- Poster
- Directed by: Samy
- Written by: Samy
- Produced by: R. Balaji R. Saravana
- Starring: Srikanth Samvrutha Sunil Sangeetha
- Cinematography: Fowzia Fathima
- Edited by: G. Sasikumar
- Music by: Joshua Sridhar
- Production company: Sri Balaji Cine Creations
- Release date: 30 June 2006;
- Country: India
- Language: Tamil

= Uyir =

Uyir is a 2006 Indian Tamil-language erotic thriller film written and directed by Samy in his directorial debut. The film stars Srikanth, Samruvtha (in her Tamil debut), and Sangeetha. The film revolves around a woman who falls in love with her brother-in-law after the demise of her husband. The music was composed by Joshua Sridhar with cinematography by Fowzia Fathima and editing by G. Sasikumar. The film was released on 30 June 2006.

== Plot ==
Sundar (Srikanth) moves in with his brother's (Asim Sharma) family, consisting of his brother, sister-in-law Arundathi (Sangeetha), and their daughter Aishwarya. Sundar becomes very close to all three of them, but unbeknownst to him, Arundathi is interested in him. Sundar drops his niece off at school every day and meets his girlfriend Anandhi (Samvrutha Sunil) there. His brother is excited to learn about their relationship but soon afterward commits suicide. Arundathi claims that his suicide was caused by problems at work. Sundar feels obligated to take care of his late brother's family, as Arundathi and Aishwarya have nowhere else to go. Arundathi tries her best to end Sundar's relationship with Anandhi while subtly hinting to Sundar about her love for him. Anandhi tries to warn Sundar about his conniving sister-in-law, but Arundathi succeeds in her plan. Whether Sundar gets together with Anandhi or not constitutes the rest of the plot.

== Cast ==
- Srikanth as Sundar
- Samruvtha as Anandhi
- Sangeetha as Arundathi
The uncredited cast includes Asim Sharma as Sundar's brother and Balaji as Sundar's friend.

==Production==
The film marked the directorial debut of Samy who earlier assisted S. A. Chandrasekhar and Cheran.

== Soundtrack ==
Soundtrack was composed by Joshua Sridhar.

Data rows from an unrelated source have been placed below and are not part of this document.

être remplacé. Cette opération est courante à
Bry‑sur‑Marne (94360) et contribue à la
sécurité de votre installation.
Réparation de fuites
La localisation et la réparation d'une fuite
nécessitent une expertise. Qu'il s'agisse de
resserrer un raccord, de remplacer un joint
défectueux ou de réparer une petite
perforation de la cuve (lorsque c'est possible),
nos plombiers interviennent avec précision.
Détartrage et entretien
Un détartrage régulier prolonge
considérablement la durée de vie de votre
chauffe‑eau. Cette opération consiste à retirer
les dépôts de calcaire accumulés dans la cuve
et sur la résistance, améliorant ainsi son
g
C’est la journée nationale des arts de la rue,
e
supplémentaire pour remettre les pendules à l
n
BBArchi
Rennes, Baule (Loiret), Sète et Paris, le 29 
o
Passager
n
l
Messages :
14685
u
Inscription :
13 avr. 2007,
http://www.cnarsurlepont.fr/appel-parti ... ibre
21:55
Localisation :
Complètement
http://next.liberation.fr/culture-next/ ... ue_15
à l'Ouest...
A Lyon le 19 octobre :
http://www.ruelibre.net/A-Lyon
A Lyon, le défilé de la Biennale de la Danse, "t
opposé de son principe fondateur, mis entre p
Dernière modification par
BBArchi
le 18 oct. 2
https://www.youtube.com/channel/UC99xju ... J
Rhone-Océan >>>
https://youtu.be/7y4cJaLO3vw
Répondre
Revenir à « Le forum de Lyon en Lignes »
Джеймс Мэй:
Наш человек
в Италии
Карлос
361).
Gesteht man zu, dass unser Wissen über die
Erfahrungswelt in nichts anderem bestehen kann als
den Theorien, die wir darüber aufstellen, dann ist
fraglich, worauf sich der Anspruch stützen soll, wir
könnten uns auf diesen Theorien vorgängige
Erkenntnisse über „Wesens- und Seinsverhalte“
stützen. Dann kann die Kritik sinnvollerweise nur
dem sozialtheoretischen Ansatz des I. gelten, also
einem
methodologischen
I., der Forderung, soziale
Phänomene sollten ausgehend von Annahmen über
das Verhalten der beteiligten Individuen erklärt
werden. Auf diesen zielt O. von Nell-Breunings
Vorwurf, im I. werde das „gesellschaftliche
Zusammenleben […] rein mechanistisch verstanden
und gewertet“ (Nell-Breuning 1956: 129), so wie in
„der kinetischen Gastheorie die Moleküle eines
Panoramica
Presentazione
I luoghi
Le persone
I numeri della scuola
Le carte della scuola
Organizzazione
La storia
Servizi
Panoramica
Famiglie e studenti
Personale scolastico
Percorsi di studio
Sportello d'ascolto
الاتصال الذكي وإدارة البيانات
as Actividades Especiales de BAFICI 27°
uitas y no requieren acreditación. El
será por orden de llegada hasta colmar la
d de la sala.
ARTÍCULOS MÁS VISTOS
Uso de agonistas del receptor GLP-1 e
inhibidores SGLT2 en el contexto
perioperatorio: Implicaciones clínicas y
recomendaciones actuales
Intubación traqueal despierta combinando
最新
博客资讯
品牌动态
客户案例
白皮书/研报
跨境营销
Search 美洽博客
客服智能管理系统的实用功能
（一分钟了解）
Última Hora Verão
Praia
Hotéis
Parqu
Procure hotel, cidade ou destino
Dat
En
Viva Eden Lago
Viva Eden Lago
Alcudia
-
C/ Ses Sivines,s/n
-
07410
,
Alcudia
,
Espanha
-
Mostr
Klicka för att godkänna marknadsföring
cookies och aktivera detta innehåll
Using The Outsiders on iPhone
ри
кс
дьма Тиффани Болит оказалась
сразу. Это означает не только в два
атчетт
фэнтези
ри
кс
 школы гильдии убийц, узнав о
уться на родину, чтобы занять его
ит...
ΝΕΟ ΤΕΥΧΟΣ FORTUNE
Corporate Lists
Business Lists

1. "Convent Sollitharum" - Tippu, Natash, Dhanni
2. "Udhadum Udhadum" - Karthik, Chandni
3. "Aarum Ponnum" - Joshua Sridhar, Mahathi, Shalini
4. "Kann Simittum Nerame" - Haricharan, Shalini, Mahathi
5. "Uyir Theme Music"
6. "Kanne Kadhal Nilame" - Pradeep, Harini

==Reception==
The Hindu wrote "After a point the end is guessable, yet the treatment is a reiteration of Sami's astuteness. Story, screenplay, dialogue writer and director Sami, you hear, has worked with the likes of Parthiban and Cheran. The positive influence shows". Rediff called it "a lifeless film". Malini Mannath of Chennai Online wrote "What is worth appreciating about 'Uyir' is the director's sincere attempt to offer the viewer a fare different from the routine ones, not taking recourse to overt glamour or vulgarity though there was enough room for the script to be manipulated, and yet give a film that is fairly engaging". Cinesouth wrote "Director Samy can be lauded for accelerating the speed of the film with a very few characters".